Eye witness report by The Adana Observer’s award winning reporter, Holly Barberossa.


Goooooooood mooooorninggggggg Adannnnnnnaaaaaaa!

For those of you just waking up and grabbing your first cup of caff this is a reminder that Adana never sleeps and while you’ve been catching those wonderful zzzzzs daily life for the other three quarters of the population has been going on as normal, which means I have another dose of action and mayhem for your edification.

First on the agenda today is the food recall announced overnight. Bio-Sustenance have recalled all edible products synthesized from food base date coded Sunday last. The reason for this measure has not been announced, but rest assured we’ll find out what’s eating them down in Level 27 soon enough.

On my way down there I’ll be speaking with the wife of a power plant worker who has been missing for three days. How anyone can go missing in a closed environment like Adana has long been a mystery to me and, with your help, we’ll see if we can do our best and locate him.

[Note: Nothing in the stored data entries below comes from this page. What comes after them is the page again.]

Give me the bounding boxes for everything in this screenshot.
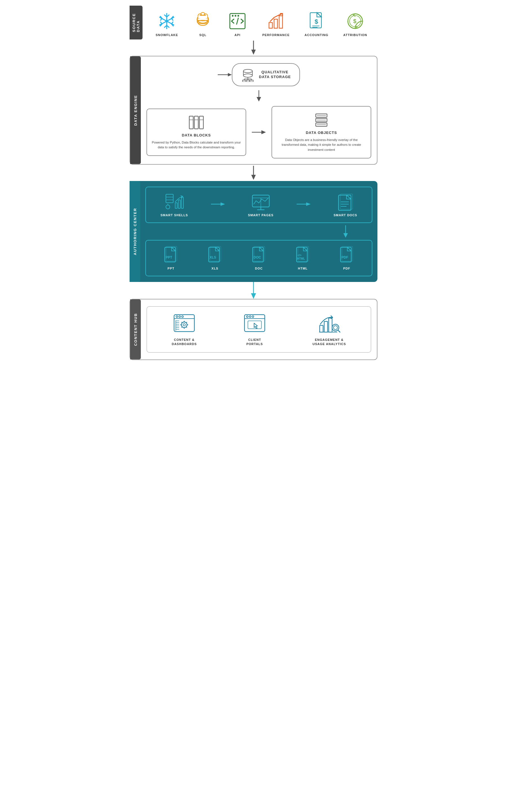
data-objects-box: DATA OBJECTS Data Objects are a business… xyxy=(272,106,371,158)
svg-point-45 xyxy=(243,69,252,73)
svg-line-37 xyxy=(317,13,321,17)
svg-marker-67 xyxy=(262,130,266,134)
data-objects-desc: Data Objects are a business-friendly ove… xyxy=(277,138,366,152)
smart-pages-item: SMART PAGES xyxy=(248,193,274,217)
svg-marker-152 xyxy=(254,323,258,329)
svg-marker-59 xyxy=(257,97,261,101)
svg-rect-57 xyxy=(250,80,253,82)
svg-point-158 xyxy=(334,326,337,329)
sql-icon xyxy=(193,11,213,31)
svg-rect-32 xyxy=(279,16,283,28)
arrow-shells-to-pages xyxy=(211,201,225,208)
svg-point-126 xyxy=(176,316,178,317)
source-api: API xyxy=(228,11,247,37)
engagement-analytics-label: ENGAGEMENT & USAGE ANALYTICS xyxy=(313,338,346,347)
ppt-label: PPT xyxy=(168,267,174,270)
formats-row: PPT PPT XLS XLS xyxy=(151,246,367,270)
data-blocks-box: DATA BLOCKS Powered by Python, Data Bloc… xyxy=(147,109,246,156)
data-blocks-title: DATA BLOCKS xyxy=(182,133,211,137)
accounting-label: ACCOUNTING xyxy=(304,33,328,37)
source-data-label: SOURCEDATA xyxy=(129,6,143,40)
engagement-analytics-item: ENGAGEMENT & USAGE ANALYTICS xyxy=(313,312,346,347)
content-hub-label: CONTENT HUB xyxy=(130,299,141,359)
svg-rect-56 xyxy=(246,80,249,82)
authoring-content: SMART SHELLS xyxy=(140,181,378,282)
svg-text:XLS: XLS xyxy=(210,255,216,259)
svg-rect-24 xyxy=(198,16,207,18)
accounting-icon: $ xyxy=(307,11,327,31)
svg-rect-83 xyxy=(181,197,183,208)
svg-rect-60 xyxy=(189,116,193,129)
source-icons-container: SNOWFLAKE SQL xyxy=(143,6,378,40)
svg-rect-31 xyxy=(274,19,277,28)
svg-point-148 xyxy=(246,316,248,317)
svg-rect-154 xyxy=(324,321,328,332)
source-data-section: SOURCEDATA xyxy=(129,6,378,40)
client-portals-label: CLIENT PORTALS xyxy=(246,338,263,347)
engine-content: QUALITATIVE DATA STORAGE xyxy=(141,56,377,164)
svg-point-79 xyxy=(166,205,170,209)
svg-rect-62 xyxy=(200,116,203,129)
svg-marker-123 xyxy=(251,293,256,299)
data-engine-label: DATA ENGINE xyxy=(130,56,141,164)
content-dashboards-label: CONTENT & DASHBOARDS xyxy=(172,338,197,347)
performance-icon xyxy=(266,11,286,31)
data-engine-section: DATA ENGINE xyxy=(129,56,378,165)
smart-docs-label: SMART DOCS xyxy=(334,213,357,217)
html-label: HTML xyxy=(298,267,308,270)
smart-pages-label: SMART PAGES xyxy=(248,213,274,217)
svg-line-102 xyxy=(172,247,175,251)
svg-point-130 xyxy=(183,324,185,326)
svg-rect-82 xyxy=(178,200,180,208)
svg-marker-42 xyxy=(251,50,256,55)
arrow-engine-to-authoring xyxy=(129,165,378,181)
source-attribution: $ ATTRIBUTION xyxy=(343,11,367,37)
svg-text:$: $ xyxy=(315,18,318,25)
svg-line-135 xyxy=(181,322,182,323)
svg-line-110 xyxy=(260,247,263,251)
svg-text:HTML: HTML xyxy=(297,257,305,260)
svg-marker-85 xyxy=(221,202,225,206)
svg-line-138 xyxy=(181,326,182,327)
svg-rect-81 xyxy=(175,203,177,208)
arrow-blocks-to-objects xyxy=(252,128,266,137)
data-objects-title: DATA OBJECTS xyxy=(306,131,337,135)
storage-title: QUALITATIVE DATA STORAGE xyxy=(259,70,291,80)
svg-marker-75 xyxy=(251,175,256,180)
svg-line-114 xyxy=(303,247,307,251)
performance-label: PERFORMANCE xyxy=(262,33,290,37)
svg-rect-151 xyxy=(248,321,262,329)
svg-rect-30 xyxy=(269,22,272,28)
svg-text:PPT: PPT xyxy=(166,255,172,259)
svg-point-128 xyxy=(182,316,183,317)
svg-line-8 xyxy=(161,18,162,20)
svg-point-28 xyxy=(235,15,236,17)
xls-label: XLS xyxy=(212,267,218,270)
smart-shells-label: SMART SHELLS xyxy=(161,213,188,217)
pdf-label: PDF xyxy=(343,267,350,270)
svg-line-136 xyxy=(186,326,187,327)
smart-docs-item: SMART DOCS xyxy=(334,193,357,217)
svg-line-94 xyxy=(346,195,351,199)
svg-line-12 xyxy=(172,18,173,20)
svg-line-159 xyxy=(338,331,340,332)
snowflake-icon xyxy=(157,11,177,31)
svg-line-106 xyxy=(216,247,219,251)
svg-point-157 xyxy=(332,324,339,331)
svg-text:DOC: DOC xyxy=(253,255,261,259)
arrow-source-to-engine xyxy=(129,40,378,56)
content-hub-section: CONTENT HUB xyxy=(129,299,378,360)
client-portals-item: CLIENT PORTALS xyxy=(243,312,266,347)
source-accounting: $ ACCOUNTING xyxy=(304,11,328,37)
svg-point-127 xyxy=(179,316,180,317)
svg-point-49 xyxy=(243,74,252,77)
sql-label: SQL xyxy=(199,33,207,37)
api-label: API xyxy=(235,33,240,37)
doc-item: DOC DOC xyxy=(251,246,267,270)
engine-top: QUALITATIVE DATA STORAGE xyxy=(147,63,371,87)
svg-point-29 xyxy=(237,15,239,17)
svg-rect-76 xyxy=(166,194,173,203)
svg-line-119 xyxy=(347,247,351,251)
svg-line-137 xyxy=(186,322,187,323)
svg-marker-100 xyxy=(343,233,348,238)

Then we have bizarre report of robot abuse to look into. This was first brought to my attention a few days ago and I’ve been doing some research on the quiet, so to speak, and the results of that investigation will both surprise and shock you. It did me, let me tell you.

I also plan to lift the lid on the drastic housing shortage on Adana and will be speaking to the Port Authority official responsible for this vexed issue.

To bring you up to date on some of the personalities we encountered yesterday, I’ve been told that both Horri Jinks and Nev Rinmygob have been released from hospital and are in good condition. I hope to be catching up with them both during the course of the day to follow up on their remarkable stories.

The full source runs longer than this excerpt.